Changes in the costs of production can affect the supply of goods. Producers must pay the cost of production, which may change over time.
Production Costs
Production costs are generally divided into fixed costs, variable costs, and total costs. Producers also calculate the average total costs and marginal costs of production. Analyzing these costs of production helps producers determine production goals and profit margins.
Fixed costs. The costs that producers incur whether they produce nothing, very little, or large quantities are their fixed costs. Total fixed costs are called overhead. Fixed costs include interest payments on loans and bonds, insurance premiums, local and state property taxes, rent payments, and executive salaries. The significance of fixed costs is that they do not change as output changes.
Variable costs. The costs that change with changes in output are variable costs. Unlike fixed costs, which are usually associated with such capital goods as machinery, salaries, and rent, variable costs are usually associated with labor and raw materials. Variable costs reflect the costs of items that businesses can control or alert in the short run.

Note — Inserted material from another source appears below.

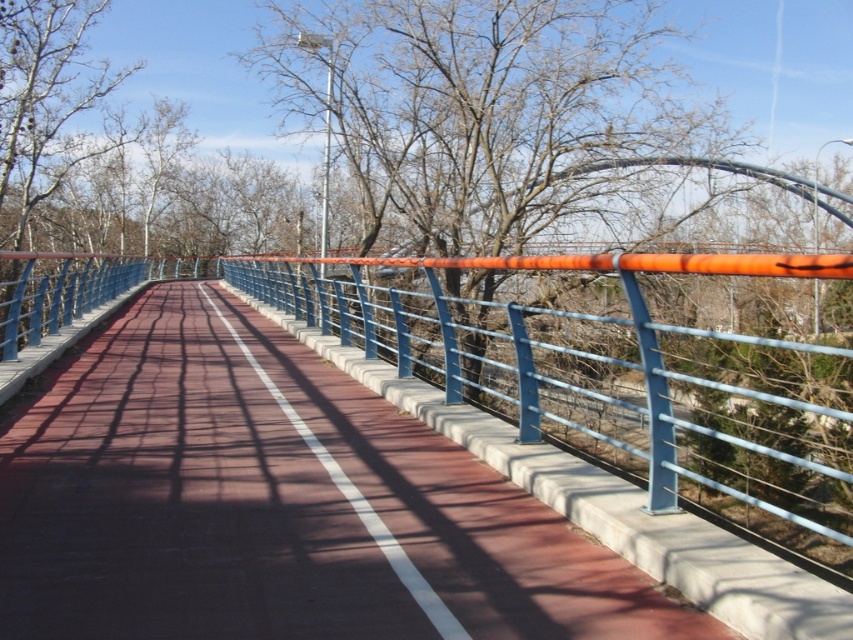 You are standing at the point with coordinates point (410,211) and want to walk towards the point with coordinates point (292,454). According to the scene, which direction should you face to move towards your destination?

Since point (292,454) is in front of point (410,211), you should face the direction towards the point (292,454) to move towards it.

Total costs and average total costs. The sum of fixed and variable costs of production is the total costs. At zero output, a firm's total costs are equal to its fixed costs. Then as production increases, so do the total costs as the increasing variable costs are added to the fixed costs.
Producers are equally concerned with their per u ait production costs. The average total costs of production are the sum of the average fixed costs and the average variable costs. Each of these average costs is calculated by dividing the cost by the total units produced.
Marginal costs. One final measure of costs is marginal costs, i. e. extra costs incurred by producing one more unit of output. Marginal costs are an increase in variable costs because fixed costs do not change. Marginal costs allow the business to determine the profitability of increasing or decreasing production by a few units.
Many economic factors affect the supply of a product. The major influence, however, is price because the quantity of a product offered for sale varies with its price. Profit is the key consideration when producers determine a supply schedule.